Task to complete — Give again, word for word, every line below from the one that has "for a lifelong" through the one that has "Japanese convenience stores.", both included, and no others.

Data records —
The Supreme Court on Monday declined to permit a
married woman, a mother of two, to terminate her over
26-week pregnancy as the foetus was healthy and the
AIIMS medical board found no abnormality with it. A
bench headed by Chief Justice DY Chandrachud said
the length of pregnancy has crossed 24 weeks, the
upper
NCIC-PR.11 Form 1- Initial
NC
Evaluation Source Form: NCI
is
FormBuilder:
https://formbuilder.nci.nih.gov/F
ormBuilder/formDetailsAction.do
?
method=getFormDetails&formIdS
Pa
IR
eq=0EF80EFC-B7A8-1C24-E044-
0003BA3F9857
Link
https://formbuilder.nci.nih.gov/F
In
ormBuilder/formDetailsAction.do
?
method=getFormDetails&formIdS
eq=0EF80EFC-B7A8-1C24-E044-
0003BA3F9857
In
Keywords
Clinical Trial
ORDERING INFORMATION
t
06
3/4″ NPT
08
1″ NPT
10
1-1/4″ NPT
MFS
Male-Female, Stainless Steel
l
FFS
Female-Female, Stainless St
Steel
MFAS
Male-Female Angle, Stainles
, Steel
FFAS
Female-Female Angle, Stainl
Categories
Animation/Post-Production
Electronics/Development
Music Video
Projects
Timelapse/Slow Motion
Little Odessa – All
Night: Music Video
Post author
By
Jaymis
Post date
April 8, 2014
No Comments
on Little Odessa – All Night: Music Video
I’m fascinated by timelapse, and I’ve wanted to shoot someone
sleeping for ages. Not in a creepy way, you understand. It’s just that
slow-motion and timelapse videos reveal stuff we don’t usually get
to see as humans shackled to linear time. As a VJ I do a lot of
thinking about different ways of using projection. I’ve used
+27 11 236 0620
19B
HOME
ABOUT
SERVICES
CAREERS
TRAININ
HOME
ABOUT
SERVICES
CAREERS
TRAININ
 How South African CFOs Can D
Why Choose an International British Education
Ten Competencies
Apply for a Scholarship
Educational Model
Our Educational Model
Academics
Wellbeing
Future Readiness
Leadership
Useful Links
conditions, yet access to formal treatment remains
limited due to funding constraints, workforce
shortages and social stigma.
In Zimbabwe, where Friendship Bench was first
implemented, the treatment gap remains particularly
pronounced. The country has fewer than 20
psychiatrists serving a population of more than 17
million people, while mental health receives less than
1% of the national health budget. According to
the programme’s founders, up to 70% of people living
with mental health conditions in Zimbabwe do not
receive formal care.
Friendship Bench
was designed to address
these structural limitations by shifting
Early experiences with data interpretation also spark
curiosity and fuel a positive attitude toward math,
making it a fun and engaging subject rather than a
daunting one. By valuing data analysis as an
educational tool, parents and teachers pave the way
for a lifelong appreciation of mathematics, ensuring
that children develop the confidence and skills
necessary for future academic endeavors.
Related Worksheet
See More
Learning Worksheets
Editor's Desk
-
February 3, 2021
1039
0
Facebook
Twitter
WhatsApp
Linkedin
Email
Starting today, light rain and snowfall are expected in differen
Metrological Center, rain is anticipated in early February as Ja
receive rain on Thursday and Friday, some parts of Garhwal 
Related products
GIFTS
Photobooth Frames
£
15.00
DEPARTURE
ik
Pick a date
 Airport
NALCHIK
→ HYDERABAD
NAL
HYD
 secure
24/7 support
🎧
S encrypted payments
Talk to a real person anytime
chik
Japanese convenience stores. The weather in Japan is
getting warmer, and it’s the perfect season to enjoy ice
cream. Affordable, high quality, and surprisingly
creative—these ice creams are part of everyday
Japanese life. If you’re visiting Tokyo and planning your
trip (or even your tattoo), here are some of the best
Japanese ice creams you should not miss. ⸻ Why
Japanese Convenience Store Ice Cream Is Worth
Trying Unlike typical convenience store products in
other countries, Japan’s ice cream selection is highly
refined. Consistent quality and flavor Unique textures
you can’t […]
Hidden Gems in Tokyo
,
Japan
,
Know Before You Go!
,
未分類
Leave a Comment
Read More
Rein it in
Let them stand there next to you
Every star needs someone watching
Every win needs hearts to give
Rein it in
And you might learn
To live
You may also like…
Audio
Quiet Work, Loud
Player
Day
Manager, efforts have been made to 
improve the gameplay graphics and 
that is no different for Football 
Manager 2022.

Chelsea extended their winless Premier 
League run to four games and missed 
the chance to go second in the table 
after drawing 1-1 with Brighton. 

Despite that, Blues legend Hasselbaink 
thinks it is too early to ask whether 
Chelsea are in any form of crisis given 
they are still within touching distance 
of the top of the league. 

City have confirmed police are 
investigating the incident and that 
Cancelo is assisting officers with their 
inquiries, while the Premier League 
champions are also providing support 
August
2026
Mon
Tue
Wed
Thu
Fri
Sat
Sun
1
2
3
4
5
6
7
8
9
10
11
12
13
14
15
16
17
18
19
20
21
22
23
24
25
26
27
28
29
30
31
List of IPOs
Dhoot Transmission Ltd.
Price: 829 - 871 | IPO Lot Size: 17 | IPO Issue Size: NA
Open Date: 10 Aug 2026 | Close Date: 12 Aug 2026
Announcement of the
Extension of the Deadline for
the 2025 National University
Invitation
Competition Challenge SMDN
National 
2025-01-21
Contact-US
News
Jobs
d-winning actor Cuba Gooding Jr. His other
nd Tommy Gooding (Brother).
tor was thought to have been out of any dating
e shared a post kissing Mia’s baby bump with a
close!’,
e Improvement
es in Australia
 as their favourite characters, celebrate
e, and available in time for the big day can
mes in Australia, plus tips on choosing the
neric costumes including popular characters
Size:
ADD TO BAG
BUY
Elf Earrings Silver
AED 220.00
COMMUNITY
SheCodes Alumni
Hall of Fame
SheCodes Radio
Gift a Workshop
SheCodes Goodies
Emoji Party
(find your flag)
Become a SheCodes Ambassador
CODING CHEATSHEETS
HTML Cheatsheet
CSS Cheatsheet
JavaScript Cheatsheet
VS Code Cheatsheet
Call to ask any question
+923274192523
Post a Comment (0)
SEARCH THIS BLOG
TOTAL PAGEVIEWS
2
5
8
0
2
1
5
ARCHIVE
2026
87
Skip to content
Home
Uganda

Reply to the exercise —
for a lifelong appreciation of mathematics, ensuring
that children develop the confidence and skills
necessary for future academic endeavors.
Related Worksheet
See More
Learning Worksheets
Editor's Desk
-
February 3, 2021
1039
0
Facebook
Twitter
WhatsApp
Linkedin
Email
Starting today, light rain and snowfall are expected in differen
Metrological Center, rain is anticipated in early February as Ja
receive rain on Thursday and Friday, some parts of Garhwal 
Related products
GIFTS
Photobooth Frames
£
15.00
DEPARTURE
ik
Pick a date
 Airport
NALCHIK
→ HYDERABAD
NAL
HYD
 secure
24/7 support
🎧
S encrypted payments
Talk to a real person anytime
chik
Japanese convenience stores. The weather in Japan is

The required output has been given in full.